#### [TASK STATEMENT]
Beginning at the line containing "UC|UP Joint PhD Program in Mathematics" in the material below and ending at the line containing "July 22, 2026", return each line exactly and add nothing.

[INFORMATION SUPPLIED Boundary: Start]

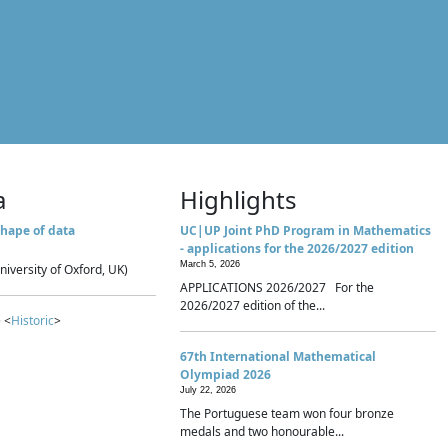
a
Highlights
hape of data
UC|UP Joint PhD Program in Mathematics
- applications for the 2026/2027 edition
March 5, 2026
niversity of Oxford, UK)
APPLICATIONS 2026/2027 For the
2026/2027 edition of the...
 <
Historic
>
67th International Mathematical
Olympiad 2026
July 22, 2026
The Portuguese team won four bronze
medals and two honourable...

[INFORMATION SUPPLIED Boundary: End]

#### [EXPECTED ANSWER]
UC|UP Joint PhD Program in Mathematics
- applications for the 2026/2027 edition
March 5, 2026
niversity of Oxford, UK)
APPLICATIONS 2026/2027 For the
2026/2027 edition of the...
 <
Historic
>
67th International Mathematical
Olympiad 2026
July 22, 2026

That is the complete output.